Financial Forecasting and Risk Management

“Generative AI can drive more possibilities by providing more angles for analyzing existing data and bringing diversity to predictive performance analysis. This drives value from post-performance analysis, and real-time monitoring to future predictions. In addition, human-bot collaboration has been found to maximize efficiency, as demonstrated in our real business cases leveraging LLMs.”

Ms. Jennifer Zhang, Co-Founder, and CEO, WIZ.AI

AI-powered financial forecasting enhances risk assessment and fraud detection capabilities, enabling businesses to minimize potential losses and reputational damage. By analyzing historical data and identifying patterns associated with fraudulent activities, AI models can flag suspicious transactions in real time and adapt to evolving fraud techniques. This proactive approach strengthens risk management practices, providing organizations with the ability to make reliable forecasts and stay flexible in the face of market volatility and economic uncertainty. AI platforms evaluate historic data related to supply and demand, sales figures, inventory management, and internal costs to generate accurate predictions and roadmaps for future sales and operational costs.

AI and machine learning assist businesses in navigating industry and government regulations while mitigating the risks of fraud and cyberattacks. Advanced software can review contracts, ensuring clarity and conformity to established regulations. Machine learning capabilities enable a comparison of contracts to the preferred language in the corporate database, assessing risk levels to support decision-making.
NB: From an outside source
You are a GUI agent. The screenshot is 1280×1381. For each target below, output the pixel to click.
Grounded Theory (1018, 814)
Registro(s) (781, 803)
These AI-powered tools provide businesses with efficient compliance practices, reducing legal risks and ensuring adherence to regulatory requirements.
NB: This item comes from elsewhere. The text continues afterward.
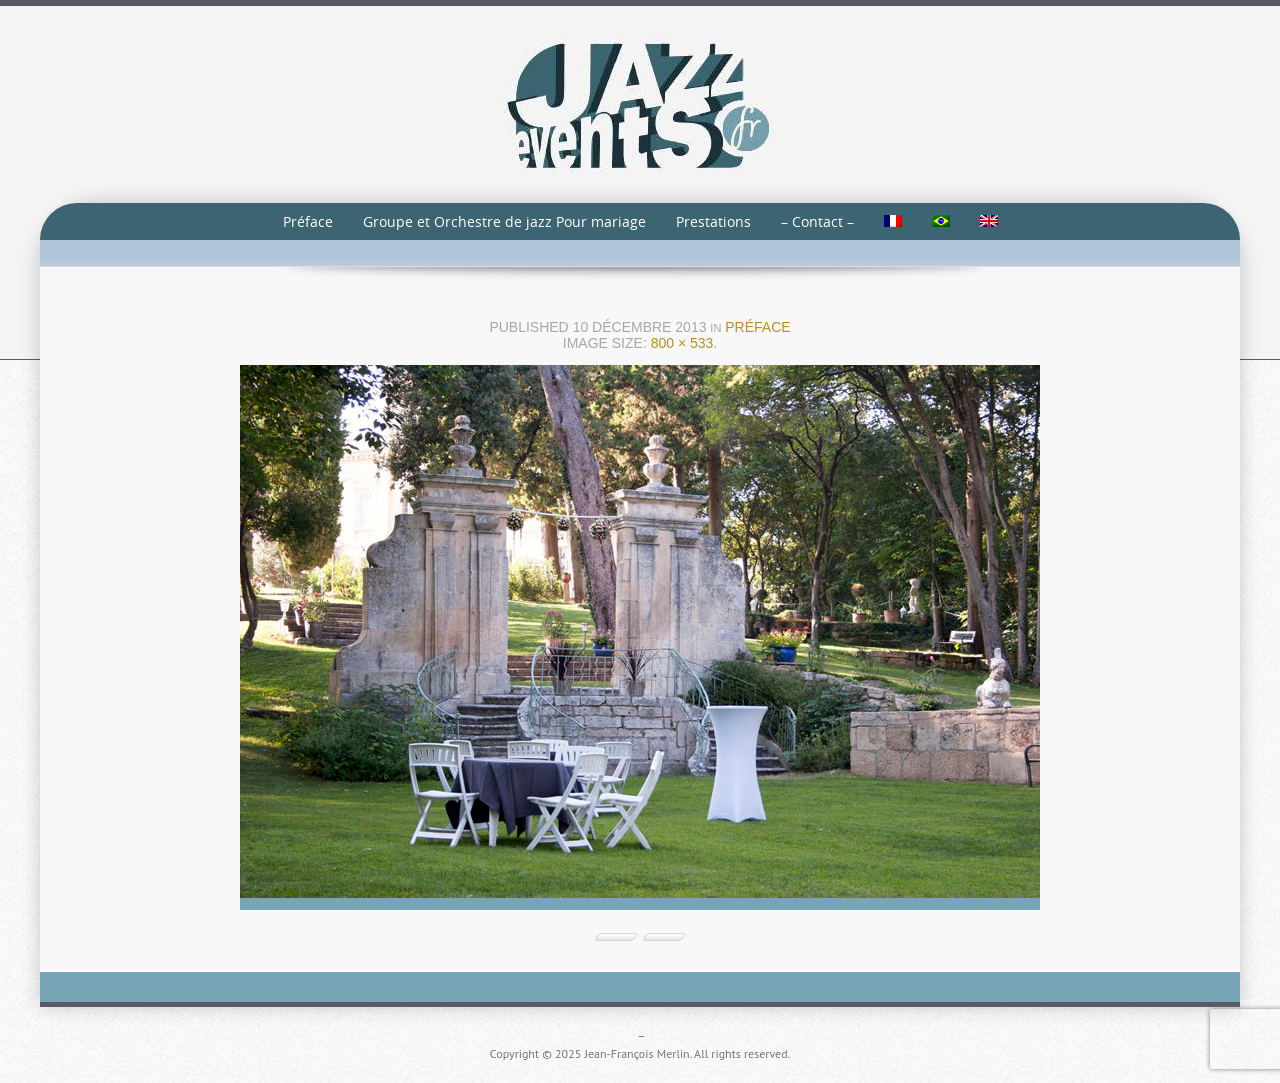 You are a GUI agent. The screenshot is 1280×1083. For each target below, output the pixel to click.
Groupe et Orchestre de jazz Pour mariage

“I foresee that AI will evolve rapidly in this field, be it for automation, prediction, or processing inputs such as languages, images, and sounds. Concurrently, we will currently observe a lot of collaboration between humans and AI in many tasks that were restricted to humans only, most notably ChatGPT. Therefore, I believe we are not too far from the days when we will see AI advisory boards supporting executive functions and decisions.”

Pascal Weiss, Regional Chief Information Officer for Asia Pacific, NTT Ltd.